Bilingual blogging

Trevor of Kaleboel has discovered a beta Spanish/Basque/English blogger who has ten rules on real bilingual blogging that make my hair, if not Trevor’s, stand on end.

Trevor also has a link to a Thomas Sowell political glossary I am very taken with:

|Crisis|Any situation you want to change|
|Bilingual|Unable to speak English|
|Equal opportunity|Preferential treatment |
|Non-judgmental|Blaming society|

I admit bilingual blogging is a problem. I am not consistent with this blog. I have come round to writing mainly English but occasionally with a brief German summary at the beginning. Sometimes there is more German if I think the topic is more interesting to Germans. A bilingual header ought to be followed by a bilingual entry.

In my Fürth blog, I do half English and half German. The two halves are not identical. I hope that anyone who wants to read just German will see where the German is.

Luistxo’s blog, The English Cemetery, proposes a truly bilingual blog where you could click on a link to get it in either English or German.Here’s commandment number five:

bq. No double reading work. These people, for instance, they translate every post, so they explain things twice, once in A, another one in B. … Such a blog could work with symmetrical model described in a previous post . One may fell the need to say the same things in several languages, of course, but, the reader? I can only understand that as an attempt of 2nd language or translation-teaching for your readers. Separate messages makes discussion or commenting consistent as well. Basque readers respond to Basque messages, Spanish readers to Spanish ones. Different threads may be constructed, of course. A bilingual messages can’t have a consistent thread behind it: are we supposed to comment also in bilingual ?

I agree that having an entry presented in two languages is heavy going. Derek Thornton was doing this as a German exercise – fair enough. I can’t see it as translation teaching, because who’s going to work through it? Anyway, blogging is something fairly spontaneous, and I couldn’t take the time to do a well-constructed translation of every entry, even if it were of interest to anyone (I think it’s rather deadening).

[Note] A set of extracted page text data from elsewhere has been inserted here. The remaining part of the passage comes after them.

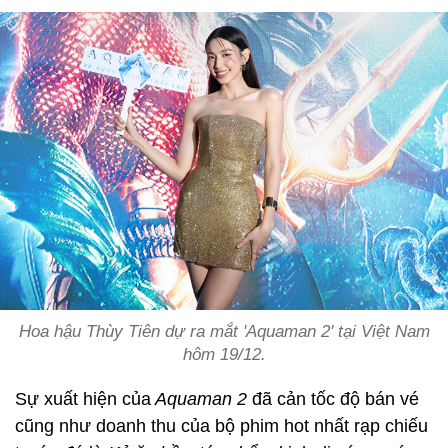
Hoa hậu Thùy Tiên dự ra mắt 'Aquaman 2' tại Việt Nam
hôm 19/12.
Sự xuất hiện của
Aquaman 2
đã cản tốc độ bán vé
cũng như doanh thu của bộ phim hot nhất rạp chiếu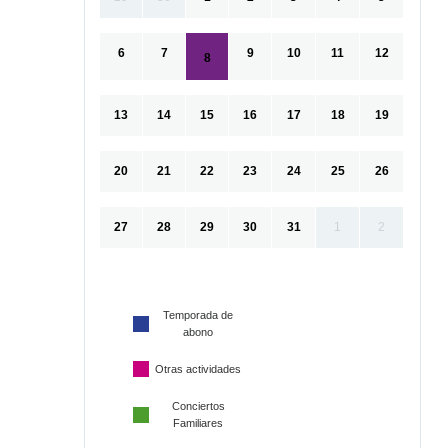
6
7
9
10
11
12
8
13
14
15
16
17
18
19
20
21
22
23
24
25
26
27
28
29
30
31
1
2
Temporada de
abono
Otras actividades
Conciertos
Familiares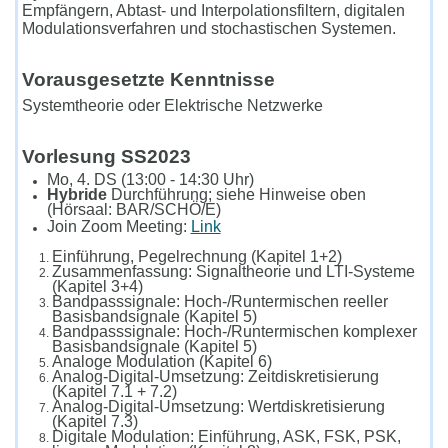
Empfängern, Abtast- und Interpolationsfiltern, digitalen
Modulationsverfahren und stochastischen Systemen.​​
Vorausgesetzte Kenntnisse
​Systemtheorie oder Elektrische Netzwerke
Vorlesung SS2023
Mo, 4. DS (13:00 - 14:30 Uhr)
Hybride
Durchführung; siehe Hinweise oben
(Hörsaal: BAR/SCHÖ/E)
Join Zoom Meeting:
Link
Einführung, Pegelrechnung (Kapitel 1+2)
Zusammenfassung: Signaltheorie und LTI-Systeme
(Kapitel 3+4)
Bandpasssignale: Hoch-/Runtermischen reeller
Basisbandsignale (Kapitel 5)
Bandpasssignale: Hoch-/Runtermischen komplexer
Basisbandsignale (Kapitel 5)
Analoge Modulation (Kapitel 6)
Analog-Digital-Umsetzung: Zeitdiskretisierung
(Kapitel 7.1 + 7.2)
Analog-Digital-Umsetzung: Wertdiskretisierung
(Kapitel 7.3)
Digitale Modulation: Einführung, ASK, FSK, PSK,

Friedrich Lenz has blogs in English, German and Japanese, but I don’t think they are identical (don’t know about the Japanese). The German-American Law Journal has an English blog about German law and a German blog about U.S. law.

These are good ideas. But I’m writing about translation and the only reason I use two languages is because I know some of my readers would prefer German.

4 thoughts on “Bilingual blogging

  1. (After four glasses of wine) I think it’s fair to assume that your English and your German readers will tend to be here for different reasons, in which case expending significant energy serving up the same content for both audience would not make much sense. You’re segmenting your audience, which is the cool thing to do.

  2. Heady from witnessing the somersaults of logic of US Generals on CNN TV commenting on the ‘War’ on Iraq, I would add to the Political Glossary on the lines of ‘one man’s guerilla is another man’s freedom fighter’:

    Heroic individuals and selfless human beings: American soldiers.

    Insurgent elements and wild, gun-toting anarchists: Iraqi resistance fighters.

  3. I’m sorry, Adrian – there was such a long time between Andrew’s post (I had sent him an email but not replied here) and yours that I had lost sight of the connection to some of his remarks.

    I agree that I don’t think a jury would have prevented what happened in the Third Reich courts – they wouldn’t have been allowed to remain anonymous.

    However, I can’t believe (some) Austrians are any different from (some) Germans in this opinion.

    I can’t imagine there will be a lawyer in every jury now, can you?

  4. Well, if there are on GB juries, from now on, any criminally-trained lawyers or judges, they are going to have at least a disproportionate influence on the rest of the jurors and at most will hijack the verdict to get their own backs for being press-ganged into jury service.